(WHAT NEEDS TO BE DONE):
Each line from the one with "Mask every instance" through the end of the records below should be transcribed exactly, and each picture should be skipped.

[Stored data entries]

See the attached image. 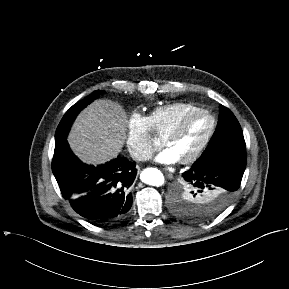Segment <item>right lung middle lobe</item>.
<instances>
[{"label":"right lung middle lobe","instance_id":"obj_1","mask_svg":"<svg viewBox=\"0 0 289 289\" xmlns=\"http://www.w3.org/2000/svg\"><path fill=\"white\" fill-rule=\"evenodd\" d=\"M100 93H103L101 90L94 91L91 95L83 99L82 101L74 104L64 115L61 122L58 125V128L55 133V143L64 139L67 136L69 128L77 116V114L89 103L98 97Z\"/></svg>","mask_w":289,"mask_h":289}]
</instances>
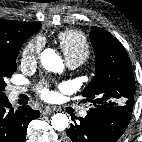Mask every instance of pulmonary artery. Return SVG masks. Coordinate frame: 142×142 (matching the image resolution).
<instances>
[{"mask_svg": "<svg viewBox=\"0 0 142 142\" xmlns=\"http://www.w3.org/2000/svg\"><path fill=\"white\" fill-rule=\"evenodd\" d=\"M66 62H67V66L70 69H75V68H77L81 64V62L77 61V60H66ZM24 91H25V89L22 88V87H12L9 90V99L11 101H14ZM86 115H87V111L86 110H82L80 112V116L81 117H86Z\"/></svg>", "mask_w": 142, "mask_h": 142, "instance_id": "e3ab8cb5", "label": "pulmonary artery"}]
</instances>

(ANSWER BOX):
Mask every instance of pulmonary artery. Return SVG masks. Coordinate frame: 142×142 (matching the image resolution).
<instances>
[{"mask_svg": "<svg viewBox=\"0 0 142 142\" xmlns=\"http://www.w3.org/2000/svg\"><path fill=\"white\" fill-rule=\"evenodd\" d=\"M66 62H67V66L70 69H75V68H77L81 64V62L77 61V60H66ZM24 91H25V89L22 88V87H12L9 90V99L11 101H14ZM86 115H87V111L86 110H82L80 112V116L81 117H86Z\"/></svg>", "mask_w": 142, "mask_h": 142, "instance_id": "e3ab8cb5", "label": "pulmonary artery"}]
</instances>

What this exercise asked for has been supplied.